In one embodiment, the training module 430 is specifically configured to perform a selection operation on the parameter individuals according to the fitness corresponding to each parameter individual, so as to obtain the parameter individuals after being eliminated; according to the model parameters corresponding to the eliminated parameter individuals, performing cross operation on the eliminated parameter individuals to obtain crossed parameter individuals; and carrying out mutation operation on the crossed parameter individuals according to the model parameters corresponding to the crossed parameter individuals to obtain the optimized parameter individuals.
In one embodiment, the training device of the photovoltaic power generation prediction model further includes:
the difference value acquisition module is used for acquiring a difference value between a node predicted value corresponding to the neuron node and a node expected value corresponding to the neuron node;
and the judging module is used for judging that the trained initial photovoltaic power generation prediction model meets the preset training condition when the difference value is smaller than the preset difference threshold value.
For specific limitations on the training device of the photovoltaic power generation prediction model, reference may be made to the above limitation on the training method of the photovoltaic power generation prediction model, and no further description is given here. All or part of each module in the training device of the photovoltaic power generation prediction model can be realized by software, hardware and a combination thereof. The above modules may be embedded in hardware or may be independent of a processor in the computer device, or may be stored in software in a memory in the computer device, so that the processor may call and execute operations corresponding to the above modules.
For ease of understanding by those skilled in the art, FIG. 5 provides a training flow chart of a method of training a photovoltaic power generation predictive model; as shown in fig. 5, the server 110 obtains similar solar photovoltaic data entered by the user; the server 110 then smoothes the similar solar volt data, training the initial BP neural network.
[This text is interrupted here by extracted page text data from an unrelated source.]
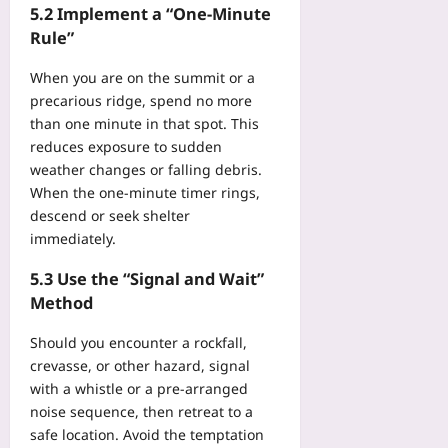
5.2 Implement a “One‑Minute
Rule”
When you are on the summit or a
precarious ridge, spend no more
than one minute in that spot. This
reduces exposure to sudden
weather changes or falling debris.
When the one‑minute timer rings,
descend or seek shelter
immediately.
5.3 Use the “Signal and Wait”
Method
Should you encounter a rockfall,
crevasse, or other hazard, signal
with a whistle or a pre‑arranged
noise sequence, then retreat to a
safe location. Avoid the temptation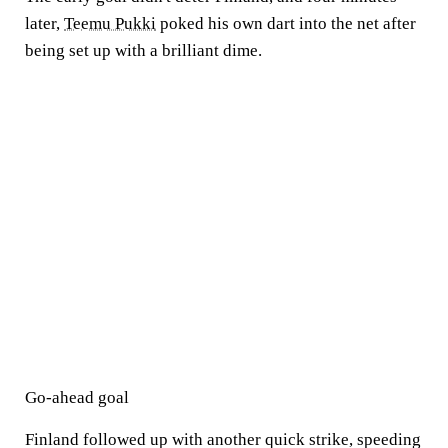
later,
Teemu Pukki
poked his own dart into the net after
being set up with a brilliant dime.
Go-ahead goal
Finland followed up with another quick strike, speeding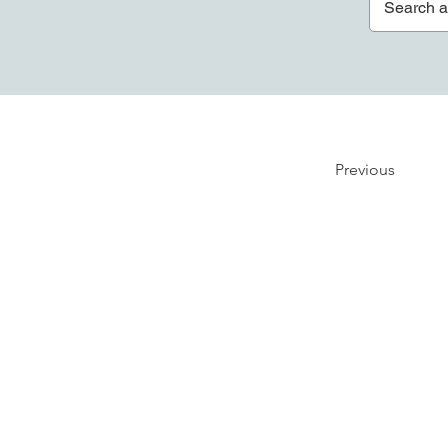
Previous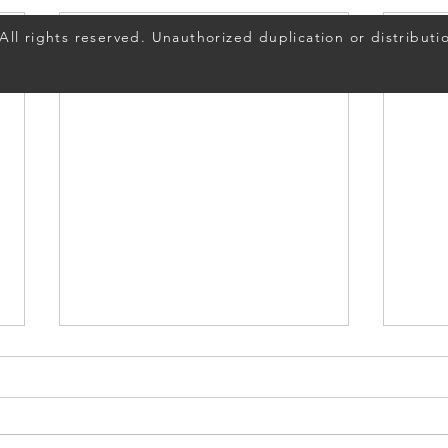
ll rights reserved. Unauthorized duplication or distributio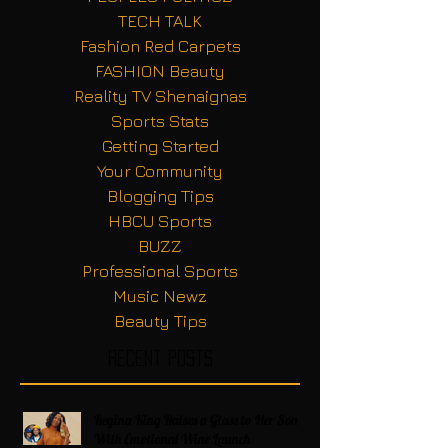
TECH TALK
Fashion Red Carpets
FASHION Beauty
Reality TV Shenaignas
Sports Stats
Getting Started
Your Community
Blogging Tips
HBCU Sports
BUZZ
Professional Sports
Music Newz
Beauty Tips
Recent Posts
Regina King Raises a Glass to Her Son
With Emotional Wine Launch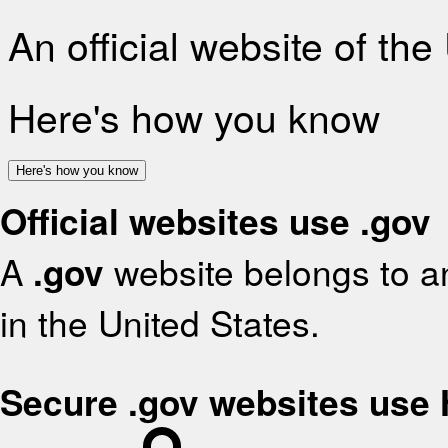
An official website of th
Here's how you know
Here's how you know
Official websites use .gov
A
.gov
website belongs to an
in the United States.
Secure .gov websites use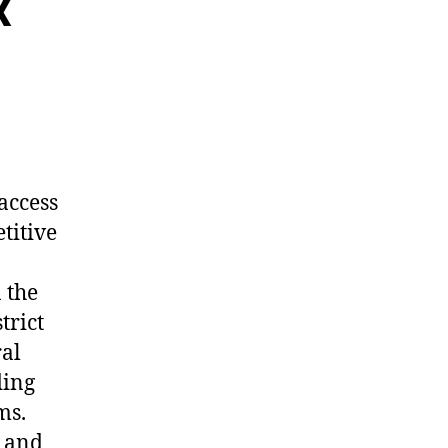
x
access
titive
 the
trict
ral
ding
ms.
s and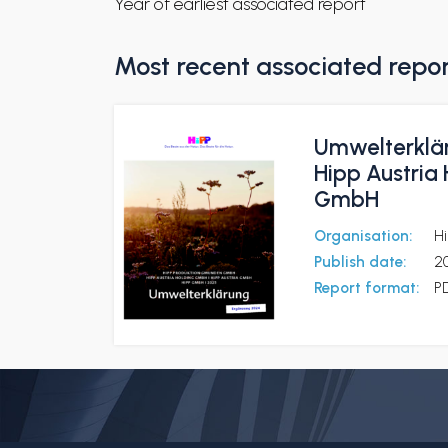
Year of earliest associated report
Most recent associated repo
Umwelterklä
Hipp Austria
GmbH
Organisation:
H
Publish date:
2
Report format:
P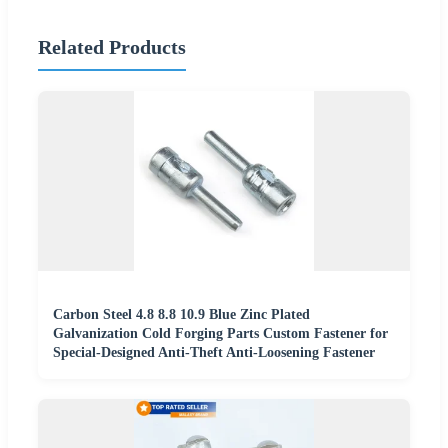
Related Products
Carbon Steel 4.8 8.8 10.9 Blue Zinc Plated
Galvanization Cold Forging Parts Custom Fastener for
Special-Designed Anti-Theft Anti-Loosening Fastener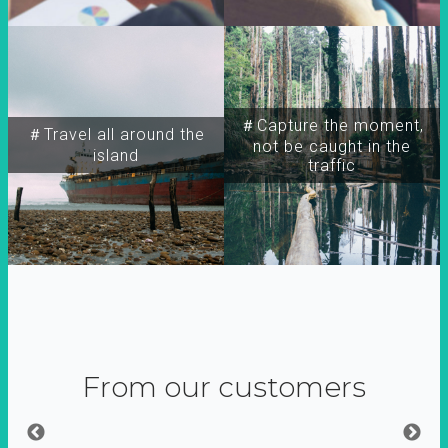
＃Capture the moment,
＃Travel all around the
not be caught in the
island
traffic
From our customers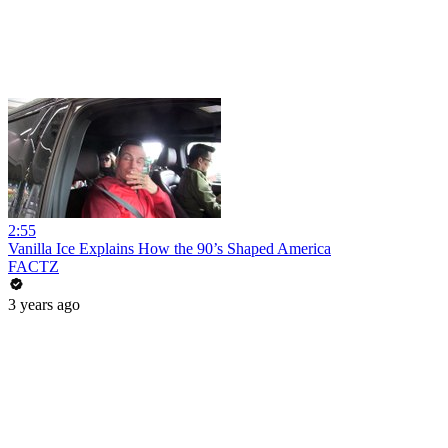
2:55
Vanilla Ice Explains How the 90’s Shaped America
FACTZ
3 years ago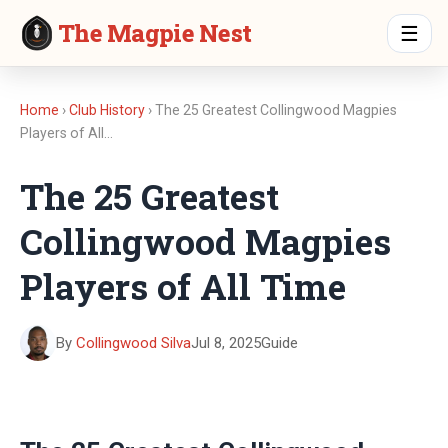
The Magpie Nest
☰
Home
›
Club History
› The 25 Greatest Collingwood Magpies
Players of All…
The 25 Greatest
Collingwood Magpies
Players of All Time
By
Collingwood Silva
Jul 8, 2025
Guide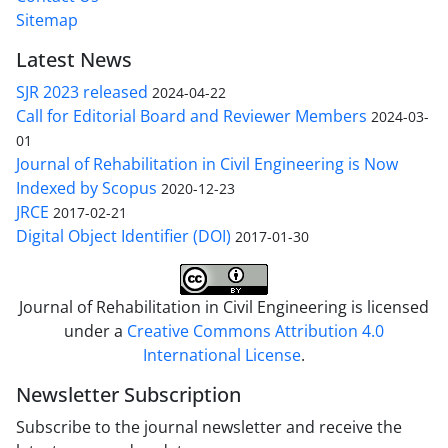
Sitemap
Latest News
SJR 2023 released
2024-04-22
Call for Editorial Board and Reviewer Members
2024-03-
01
Journal of Rehabilitation in Civil Engineering is Now
Indexed by Scopus
2020-12-23
JRCE
2017-02-21
Digital Object Identifier (DOI)
2017-01-30
Journal of Rehabilitation in Civil Engineering is licensed
under a
Creative Commons Attribution 4.0
International License
.
Newsletter Subscription
Subscribe to the journal newsletter and receive the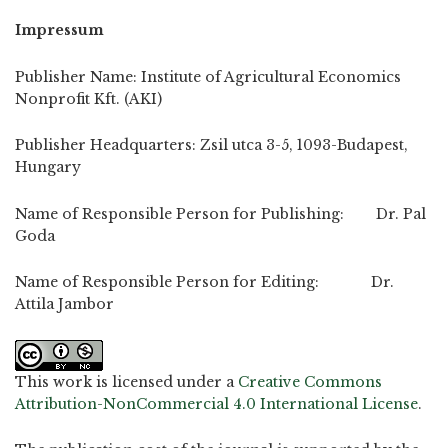
Impressum
Publisher Name: Institute of Agricultural Economics
Nonprofit Kft. (AKI)
Publisher Headquarters: Zsil utca 3-5, 1093-Budapest,
Hungary
Name of Responsible Person for Publishing: Dr. Pal
Goda
Name of Responsible Person for Editing: Dr.
Attila Jambor
This work is licensed under a
Creative Commons
Attribution-NonCommercial 4.0 International License
.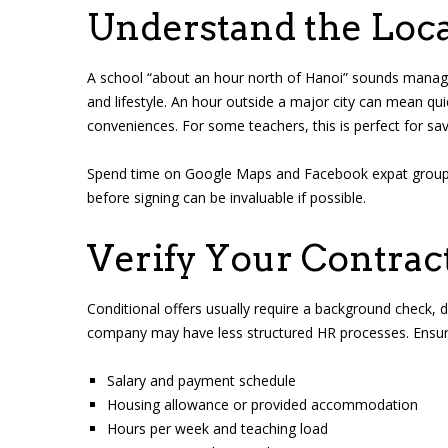
Understand the Loca
A school “about an hour north of Hanoi” sounds manage
and lifestyle. An hour outside a major city can mean qu
conveniences. For some teachers, this is perfect for sav
Spend time on Google Maps and Facebook expat groups to g
before signing can be invaluable if possible.
Verify Your Contract
Conditional offers usually require a background check, de
company may have less structured HR processes. Ensure 
Salary and payment schedule
Housing allowance or provided accommodation
Hours per week and teaching load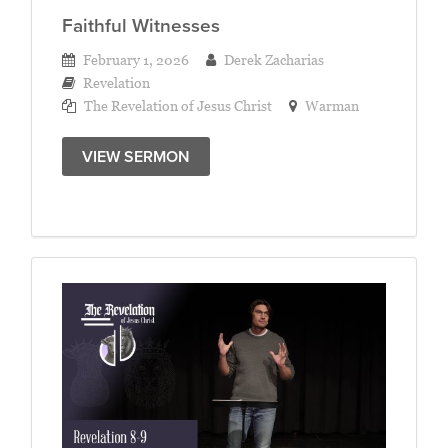
Faithful Witnesses
February 1, 2026
Derek Zacharias
Revelation
The Revelation of Jesus Christ
Warman
VIEW SERMON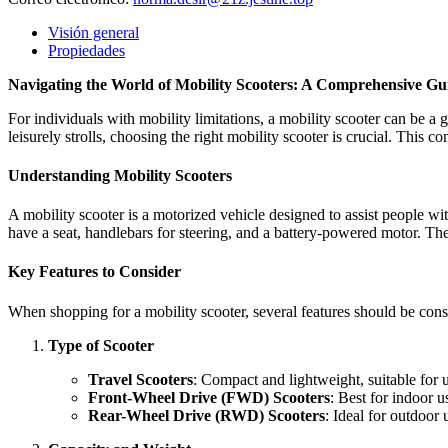
Visión general
Propiedades
Navigating the World of Mobility Scooters: A Comprehensive Gu
For individuals with mobility limitations, a mobility scooter can be a
leisurely strolls, choosing the right mobility scooter is crucial. This
Understanding Mobility Scooters
A mobility scooter is a motorized vehicle designed to assist people wi
have a seat, handlebars for steering, and a battery-powered motor. T
Key Features to Consider
When shopping for a mobility scooter, several features should be consi
Type of Scooter
Travel Scooters
: Compact and lightweight, suitable for u
Front-Wheel Drive (FWD) Scooters
: Best for indoor 
Rear-Wheel Drive (RWD) Scooters
: Ideal for outdoor 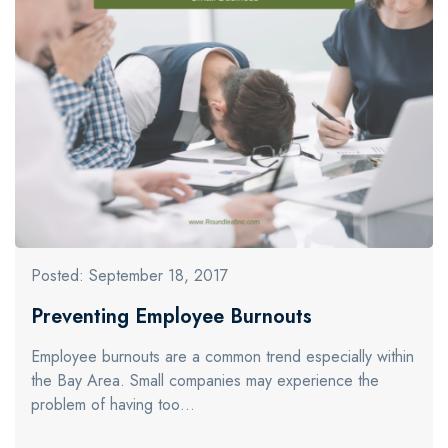
Posted: September 18, 2017
Preventing Employee Burnouts
Employee burnouts are a common trend especially within
the Bay Area. Small companies may experience the
problem of having too…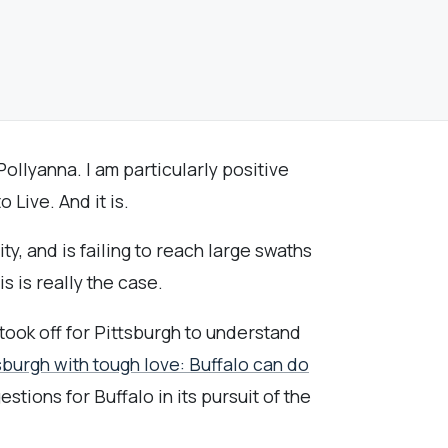
ollyanna. I am particularly positive
Live. And it is.
ty, and is failing to reach large swaths
s is really the case.
ook off for Pittsburgh to understand
sburgh with tough love: Buffalo can do
stions for Buffalo in its pursuit of the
The initial BP neural network has initial weight and threshold. Specifically, during the training of the initial BP neural network, the server 110 may acquire a training test error during the training process, and then calculate the fitness of each parameter individual according to the test error; and performing selection operation, crossover operation and mutation operation on each parameter individual to obtain a new parameter population. Then, the server 110 adjusts the BP neural network based on the new parameter population until a preset termination condition is satisfied, specifically, the server 110 may decode the new parameter population to obtain an optimized model parameter of the BP neural network, thereby obtaining an optimized BP neural network, and further determining the short-term power of the photovoltaic array in the day to be measured.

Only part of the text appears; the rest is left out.